KR0117544Y1 - Over-heat protecting power circuits of household electric appliances - Google Patents

Abstract

The present invention relates to a power circuit for preventing overheating of home appliances, and in the related art, since power is continuously supplied to a load driving constant voltage unit regardless of whether a load is driven, there is a concern that there is no concern about overheating and cooling time.

The present invention, in view of such a conventional problem, in the power supply circuit of the home appliance, by connecting the power input terminal of the microcomputer power supply constant voltage section 4a to the power output terminal of the load-driven power supply constant voltage section 4b, the smoothing At least one of the selection unit 20 and the load 5 for selectively applying the output power of the unit 3 to the microcomputer power supply constant voltage unit 4a or the load driving power supply constant voltage unit 4b. Based on the control signal of the microcomputer 10 which controls the selection unit 20 to apply the output power of the smoothing unit 3 to the constant voltage unit 4b for the load driving power only when driving the above. By providing the overheat prevention power supply circuit of the home appliance including the selection driver 30 for driving the selection unit 20, it is possible to have a cooling time to prevent overheating.

Description

Overheating prevention power supply circuit of home appliance

1 is a power circuit diagram of a conventional home appliance.

2 is a circuit diagram for preventing overheating of a home appliance according to the present invention.
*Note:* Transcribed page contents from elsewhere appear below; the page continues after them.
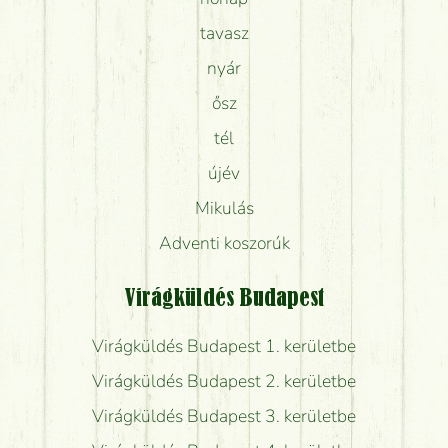
tavasz
nyár
ősz
tél
újév
Mikulás
Adventi koszorúk
Virágküldés Budapest
Virágküldés Budapest 1. kerületbe
Virágküldés Budapest 2. kerületbe
Virágküldés Budapest 3. kerületbe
* Explanation of symbols for main parts of the drawings

1: power supply transformer 2: rectifier

3: smooth part 4: constant voltage part

4a: constant voltage section for microcomputer power supply 4b: constant voltage section for load driving

5: load 10: microcomputer

11: Load drive section 20: Selection section

30: Selection drive Q1: Transistor

RY1: Relay RY11: Relay Switch

The present invention relates to a power supply circuit of a home appliance, in particular, in a DC power supply circuit used in a microwave oven, by operating only the constant voltage unit for the microcomputer power supply when there is no load driving, it is possible to prevent overheating of the DC power supply circuit An overheating prevention power supply circuit of a home appliance.

In general, a DC power supply circuit applied to a home appliance includes a power supply transformer 1 for stepping down an input power supply as shown in FIG. 1, and full-wave rectification of the secondary output power supply of the power supply transformer 1 to a DC power supply. The rectification part 2, the smoothing part 3 which smoothes the output power of the rectifying part 2, and the several power failure which stabilizes the output power of the smoothing part 3 to a suitable constant voltage according to a load, and supplies it to a load. It consists of Abu (4).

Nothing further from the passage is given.